BEHIND THE SCENES
Alfred P. Dizon
LA TRINIDAD, Benguet -- The monster called the Cordillera People’s
Liberation Army just refuses to go away – even if it is now named the
Cordillera Forum for Peace and Development.
Sadanga, Mountain Province mayor Gabino Ganggangan who is the secretary
general of the Cordillera Bodong Administration was saying on television the CPLA
should not be referred to anymore as an organization as the former rebel group
has signed a memorandum of agreement with the government for them to lay down
their arms.
Part of the deal for joining mainstream society, he said, was for CPLA
members to surrender their firearms. In return, the government would give them
money or assistance for livelihood projects. The CBAd is the political arm of
the CPLA.
According to CBAd president Marcelina Bahatan, at least a hundred
firearms have already been surrendered by the CPLA to the government. In the
same TV program, Ganggangan and Bahatan said CPLA members and elders have
already stripped Arsenio Humiding of his title as chief of the CPLA for
so-called “infractions or violations” against the group which they didn’t
mention or itemize.
According to other sources, last year, Humiding, with reportedly help
from former presidential assistant for Cordillera affairs Thomas Killip, was
able to convince the national government through the Office of the Presidential
Assistant for Peace Process (OPAPP) to release millions of pesos as livelihood
and development funds for the CPLA and some communities of indigenous peoples
in the Cordillera which they have identified as recipients of the funds so they
would cease as a rebel group and lay down their arms.
Some of the funds have reportedly been disbursed “implemented.” while millions for the now CFPD
have still to be released.
If various factions of the former CPLA are now bickering, it is because
each would like to get hold of millions of pesos worth of government money to
fund their so-called livelihood projects.
That, according to sources who said other CPLA factions felt they were
not being given enough of the moolah, livelihood or employment.
Last August 6, at the Cordillera regional police headquarters in Camp
Dangwa, La Trinidad Benguet, 30 so-called members of the CPLA were hired by the
Department of Environment and Natural Resources as forest guards.
Present during the ceremony were Benguet Gov. Nestor Fongwan, DENR
regional executive director Clarence Baguilat and regional police director
Chief Supt.

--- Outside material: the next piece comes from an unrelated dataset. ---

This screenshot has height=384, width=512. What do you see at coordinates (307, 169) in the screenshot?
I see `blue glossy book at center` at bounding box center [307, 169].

Benjamin Magalong.
Officials said this was part of the “social reintegration” ofthe CPLA
members to government wherein they surrendered their firearms to dramatize the
event. Whether money was or would be given to the former rebels, nobody was
talking.
The 30 former CPLAs were considered lucky to be given jobs by the
government. Now, people are talking, if you would like the government to listen
to your grievances and earn money on the side, become a rebel like the CPLA or
the Muslim Islamic Liberation Front (MILF) who are also set to be given
millions, if nor billions pesos of government funds for livelihood or
development..
Not all “former” CPLAs were so lucky. At the military camp in Gamu Isabela,
13 relatives of former members of the CPLA undergoing candidate soldier’s
course were dropped in the middle of their training in Camp Upi.
This was confirmed by Humiding who attributed the disqualification of
the candidates for their being overaged.
Humiding denied the incident was an offshoot of an internal rift within
their group, referring to the attempt on the life of Felipe Cariño, the group’s
vice chair.
Cariño was hurt when a bomb planted under his vehicle exploded while
inside the camp on the eve of the training commencement last June 24.
He said tribal elders were also conducting a parallel investigation on
the attempt on Cariño’s life, apart from
ongoing police investigation.At press time, Cariño was still in the
hospital due to severe injuries.
Army Division commander Maj. Gen. Joel Ibañez allowed the CPLA to
replace the dropped candidates with qualified ones to maintain the 168
number of last batch of trainees undergoing training.
Now Ganggangan is saying integrees to the army coming from the CPLA
should be screened to weed out dubious
ones. What he meant by this, according to pundits, was that he just wanted more
of his group to be included in the integration.
Problem, some if not most of the CPLA applicants do not have enough
qualification like at least a high school diploma.
It is well and good that the government, through the OPAPP, is
addressing insurgency also through peaceful means, even if it is also doing its
share of killing and abuses, courtesy of wayward elements of the army in going
against so-called “enemies of the state” like the communist New People’s Army.
In the case of the CPLA, if the government would like to attain social
justice, it should also look into the various human rights violations committed
by the group over the years and punish the guilty ones.
The slay of tribal leader Daniel Ngayaan in Kalinga, a certain Palaleo,
then a staff of the Department of Agriculture who was burned to death in
Paracelis, Mountain Province and a lot
of others who have allegedly been murdered or raped by members this group
should also be looked into, so justice will be attained for victims and their
families.
Otherwise, even if the CPLA itself and the government would like the
wayward group to be “buried,” in the dustbin of history, it would still be a
monster – feeding its bloody mouth from the taxes of starving peasants and
other poor people who struggle day in day out to feed their emaciated children.